**YOUR INSTRUCTIONS**
State only how many lines below include the string "Support".

**SOURCE MATERIAL**

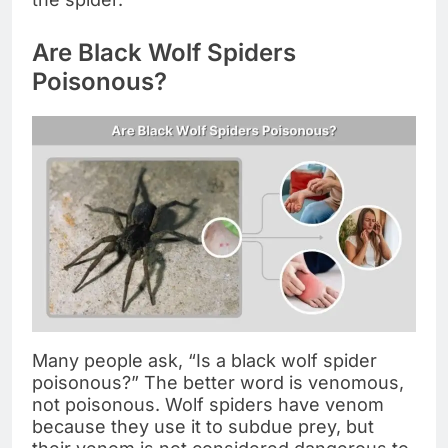
Are Black Wolf Spiders
Poisonous?
Many people ask, “Is a black wolf spider
poisonous?” The better word is venomous,
not poisonous. Wolf spiders have venom
because they use it to subdue prey, but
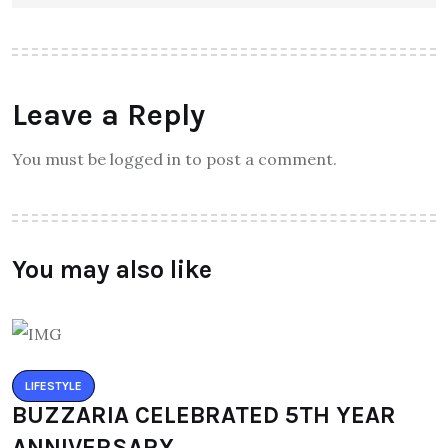
Leave a Reply
You must be logged in to post a comment.
You may also like
LIFESTYLE
BUZZARIA CELEBRATED 5TH YEAR
ANNIVERSARY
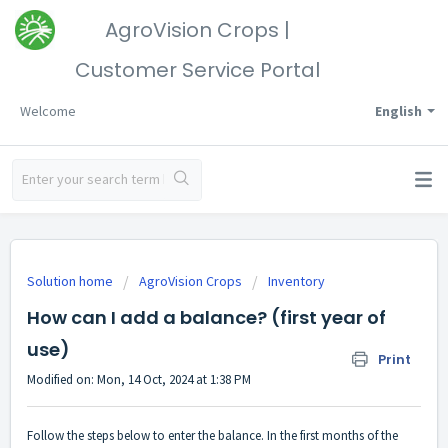
AgroVision Crops |
Customer Service Portal
Welcome
English
Solution home
AgroVision Crops
Inventory
How can I add a balance? (first year of
use)
Print
Modified on: Mon, 14 Oct, 2024 at 1:38 PM
Follow the steps below to enter the balance. In the first months of the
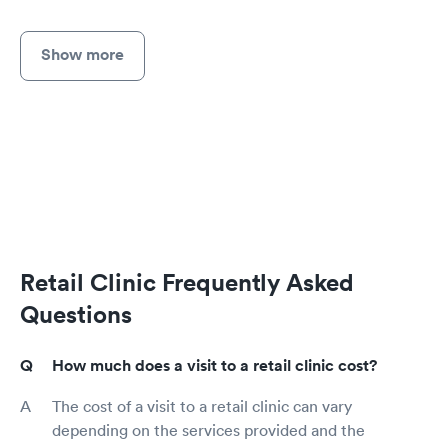
Show more
Retail Clinic Frequently Asked
Questions
How much does a visit to a retail clinic cost?
The cost of a visit to a retail clinic can vary
depending on the services provided and the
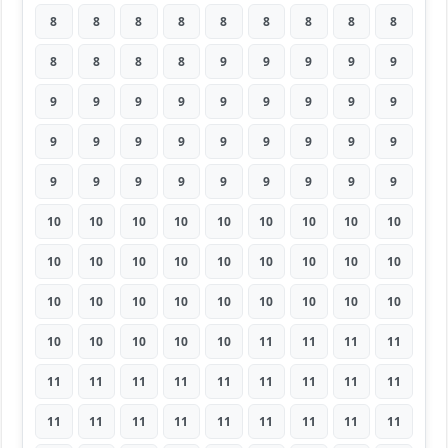
8
8
8
8
8
8
8
8
8
8
8
8
8
9
9
9
9
9
9
9
9
9
9
9
9
9
9
9
9
9
9
9
9
9
9
9
9
9
9
9
9
9
9
9
9
10
10
10
10
10
10
10
10
10
10
10
10
10
10
10
10
10
10
10
10
10
10
10
10
10
10
10
10
10
10
10
10
11
11
11
11
11
11
11
11
11
11
11
11
11
11
11
11
11
11
11
11
11
11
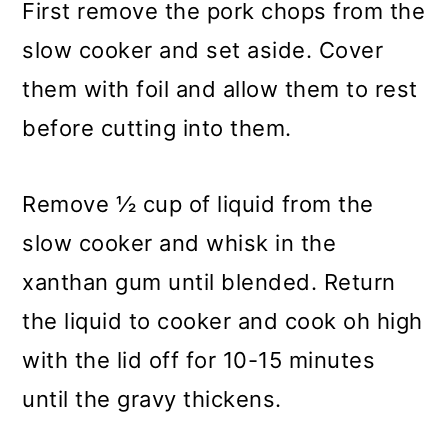
First remove the pork chops from the
slow cooker and set aside. Cover
them with foil and allow them to rest
before cutting into them.
Remove ½ cup of liquid from the
slow cooker and whisk in the
xanthan gum until blended. Return
the liquid to cooker and cook oh high
with the lid off for 10-15 minutes
until the gravy thickens.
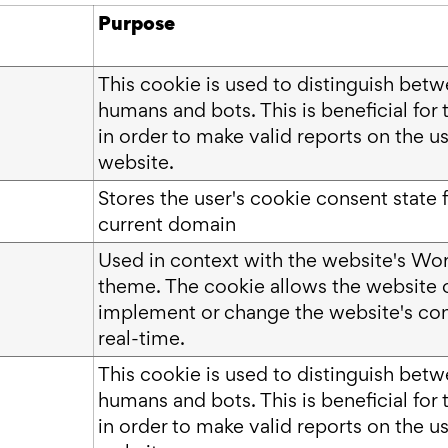
Purpose
This cookie is used to distinguish bet
humans and bots. This is beneficial for 
in order to make valid reports on the us
website.
Stores the user's cookie consent state f
current domain
Used in context with the website's Wo
theme. The cookie allows the website 
implement or change the website's con
real-time.
This cookie is used to distinguish bet
humans and bots. This is beneficial for 
in order to make valid reports on the us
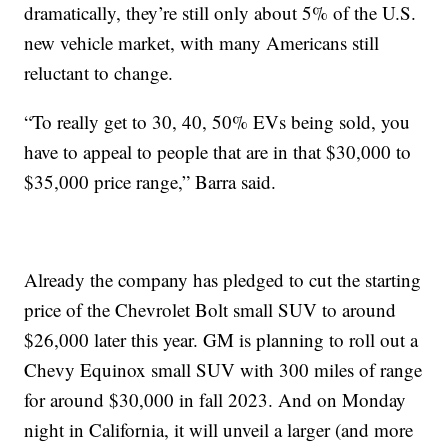
dramatically, they’re still only about 5% of the U.S.
new vehicle market, with many Americans still
reluctant to change.
“To really get to 30, 40, 50% EVs being sold, you
have to appeal to people that are in that $30,000 to
$35,000 price range,” Barra said.
Already the company has pledged to cut the starting
price of the Chevrolet Bolt small SUV to around
$26,000 later this year. GM is planning to roll out a
Chevy Equinox small SUV with 300 miles of range
for around $30,000 in fall 2023. And on Monday
night in California, it will unveil a larger (and more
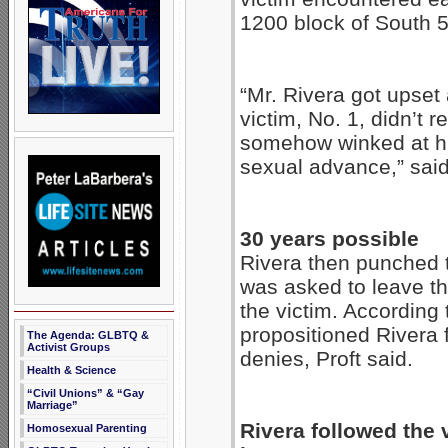
1200 block of South 
“Mr. Rivera got upset
victim, No. 1, didn’t 
somehow winked at h
sexual advance,” sai
30 years possible
Rivera then punched th
was asked to leave th
the victim. According 
propositioned Rivera 
The Agenda: GLBTQ &
Activist Groups
denies, Proft said.
Health & Science
“Civil Unions” & “Gay
Marriage”
Rivera followed the v
Homosexual Parenting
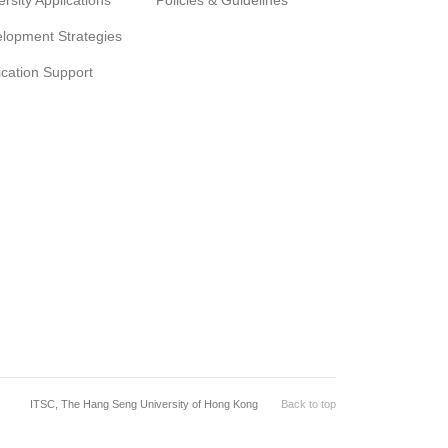
ersity Applications
Policies & Guidelines
lopment Strategies
ication Support
ITSC, The Hang Seng University of Hong Kong
Back to top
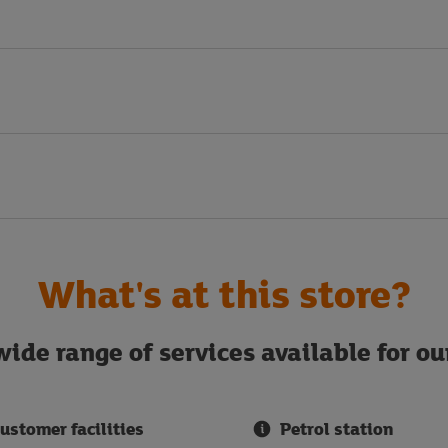
What's at this store?
ide range of services available for o
ustomer facilities
Petrol station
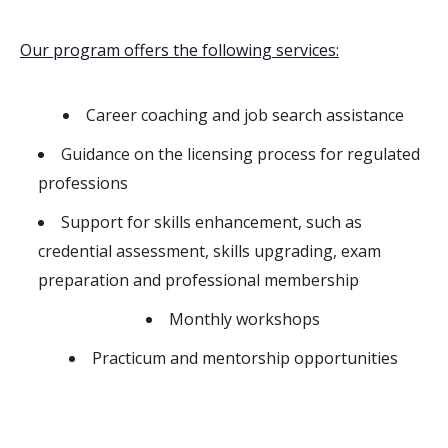
Our program offers the following services:
Career coaching and job search assistance
Guidance on the licensing process for regulated
professions
Support for skills enhancement, such as
credential assessment, skills upgrading, exam
preparation and professional membership
Monthly workshops
Practicum and mentorship opportunities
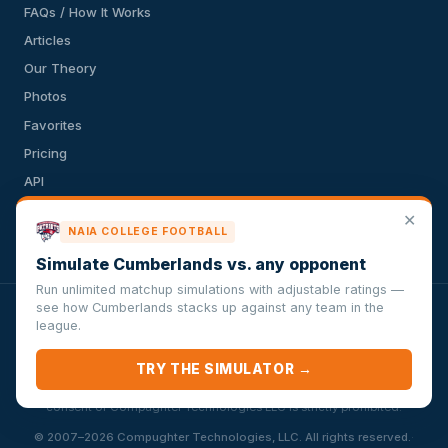
FAQs / How It Works
Articles
Our Theory
Photos
Favorites
Pricing
API
Terms of Service
✕
NAIA COLLEGE FOOTBALL
Privacy Policy
Simulate Cumberlands vs. any opponent
Run unlimited matchup simulations with adjustable ratings —
see how Cumberlands stacks up against any team in the
VersusSportsSimulator.com is not affiliated with any league,
league.
conference, team, or other sports organization. Compughter
Technologies LLC is solely responsible for this site but makes no
TRY THE SIMULATOR →
guarantee about the accuracy or completeness of the information
herein. Any commercial use or distribution without the express written
consent of Compughter Technologies LLC is strictly prohibited.
·
© 2007–2026 Compughter Technologies, LLC. All rights reserved.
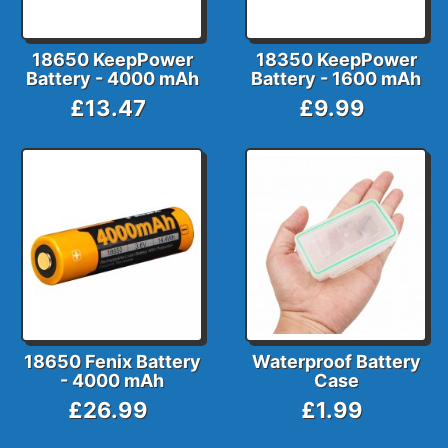
18650 KeepPower
18350 KeepPower
Battery - 4000 mAh
Battery - 1600 mAh
£13.47
£9.99
18650 Fenix Battery
Waterproof Battery
- 4000 mAh
Case
£26.99
£1.99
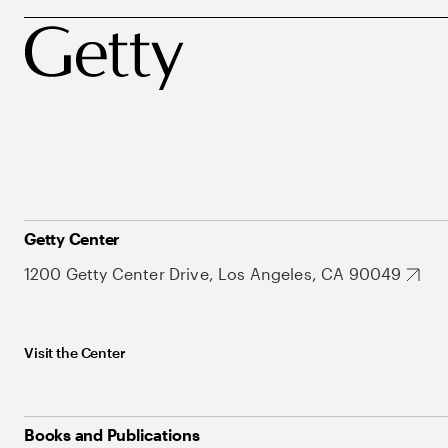
Getty Center
1200 Getty Center Drive, Los Angeles, CA 90049
Visit the Center
Books and Publications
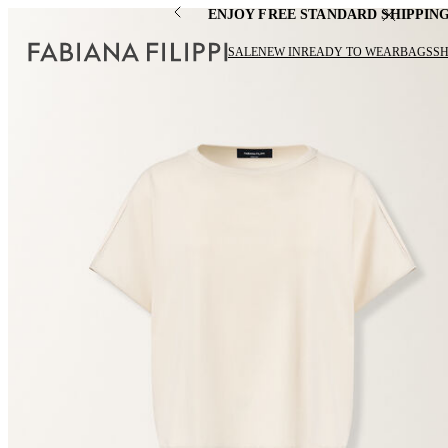
ENJOY FREE STANDARD SHIPPIN
SALE
NEW IN
READY TO WEAR
BAGS
S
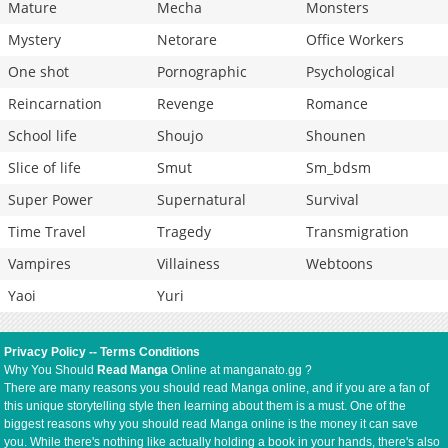
Mature
Mecha
Monsters
Mystery
Netorare
Office Workers
One shot
Pornographic
Psychological
Reincarnation
Revenge
Romance
School life
Shoujo
Shounen
Slice of life
Smut
Sm_bdsm
Super Power
Supernatural
Survival
Time Travel
Tragedy
Transmigration
Vampires
Villainess
Webtoons
Yaoi
Yuri
Privacy Policy
--
Terms Conditions
Why You Should
Read Manga
Online at manganato.gg ?
There are many reasons you should read Manga online, and if you are a fan of
this unique storytelling style then learning about them is a must. One of the
biggest reasons why you should read Manga online is the money it can save
you. While there's nothing like actually holding a book in your hands, there's also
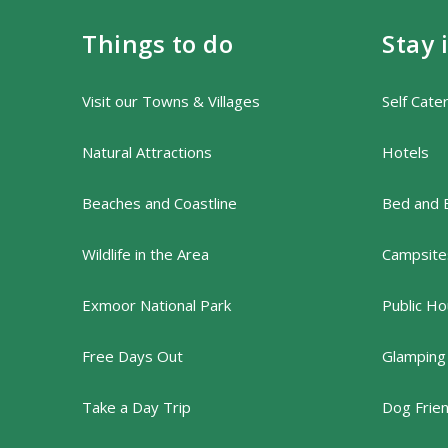
Things to do
Stay 
Visit our Towns & Villages
Self Cate
Natural Attractions
Hotels
Beaches and Coastline
Bed and 
Wildlife in the Area
Campsites
Exmoor National Park
Public Ho
Free Days Out
Glamping
Take a Day Trip
Dog Frie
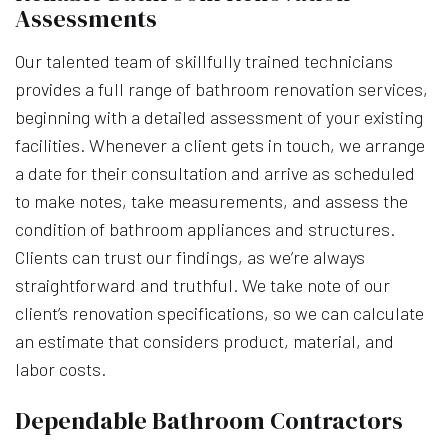
Assessments
Our talented team of skillfully trained technicians
provides a full range of bathroom renovation services,
beginning with a detailed assessment of your existing
facilities. Whenever a client gets in touch, we arrange
a date for their consultation and arrive as scheduled
to make notes, take measurements, and assess the
condition of bathroom appliances and structures.
Clients can trust our findings, as we’re always
straightforward and truthful. We take note of our
client’s renovation specifications, so we can calculate
an estimate that considers product, material, and
labor costs.
Dependable Bathroom Contractors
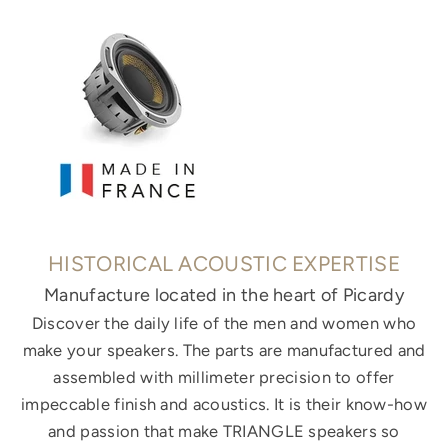
HISTORICAL ACOUSTIC EXPERTISE
Manufacture located in the heart of Picardy
Discover the daily life of the men and women who
make your speakers. The parts are manufactured and
assembled with millimeter precision to offer
impeccable finish and acoustics. It is their know-how
and passion that make TRIANGLE speakers so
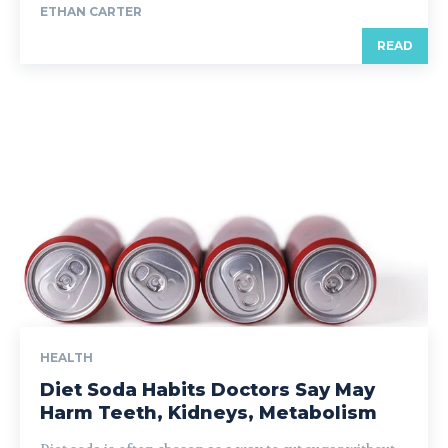
ETHAN CARTER
READ
HEALTH
Diet Soda Habits Doctors Say May
Harm Teeth, Kidneys, Metabolism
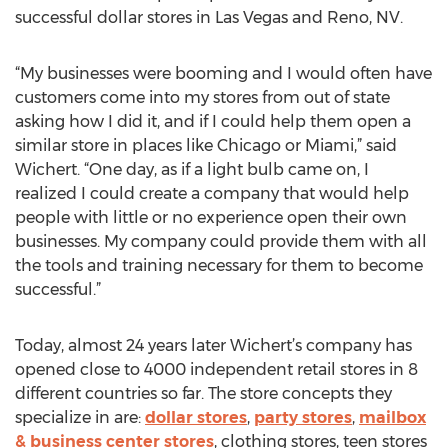
successful dollar stores in Las Vegas and Reno, NV.
“My businesses were booming and I would often have
customers come into my stores from out of state
asking how I did it, and if I could help them open a
similar store in places like Chicago or Miami,” said
Wichert. “One day, as if a light bulb came on, I
realized I could create a company that would help
people with little or no experience open their own
businesses. My company could provide them with all
the tools and training necessary for them to become
successful.”
Today, almost 24 years later Wichert’s company has
opened close to 4000 independent retail stores in 8
different countries so far. The store concepts they
specialize in are:
dollar stores
,
party stores
,
mailbox
& business center stores
, clothing stores, teen stores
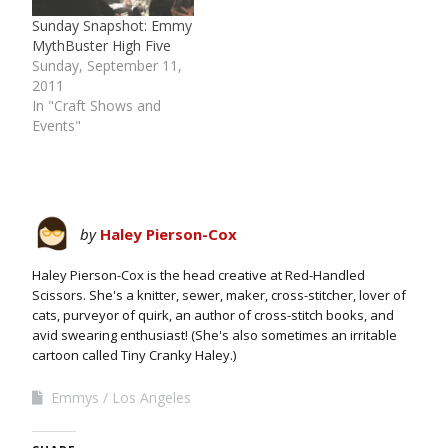
Sunday Snapshot: Emmy
MythBuster High Five
Sunday, September 11,
2011
In "Craft Shows and
Events"
by
Haley Pierson-Cox
Haley Pierson-Cox is the head creative at Red-Handled
Scissors. She's a knitter, sewer, maker, cross-stitcher, lover of
cats, purveyor of quirk, an author of cross-stitch books, and
avid swearing enthusiast! (She's also sometimes an irritable
cartoon called Tiny Cranky Haley.)
Emmys
Los Angeles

**SOLUTION TO THIS TASK**
2